◆ Requirement: Every entry is to be copied exactly as written, and the pictures are to be skipped.

-------

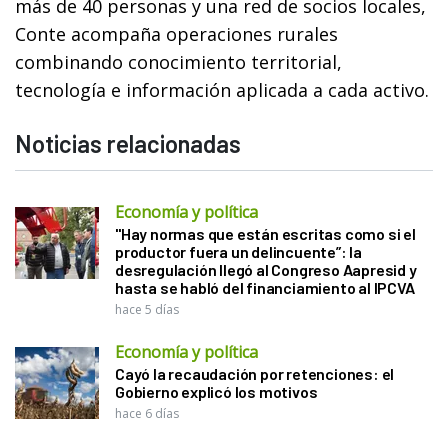
más de 40 personas y una red de socios locales,
Conte acompaña operaciones rurales
combinando conocimiento territorial,
tecnología e información aplicada a cada activo.
Noticias relacionadas
Economía y política
"Hay normas que están escritas como si el
productor fuera un delincuente”: la
desregulación llegó al Congreso Aapresid y
hasta se habló del financiamiento al IPCVA
hace 5 días
Economía y política
Cayó la recaudación por retenciones: el
Gobierno explicó los motivos
hace 6 días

-------

◆ Reply:
más de 40 personas y una red de socios locales,
Conte acompaña operaciones rurales
combinando conocimiento territorial,
tecnología e información aplicada a cada activo.
Noticias relacionadas
Economía y política
"Hay normas que están escritas como si el
productor fuera un delincuente”: la
desregulación llegó al Congreso Aapresid y
hasta se habló del financiamiento al IPCVA
hace 5 días
Economía y política
Cayó la recaudación por retenciones: el
Gobierno explicó los motivos
hace 6 días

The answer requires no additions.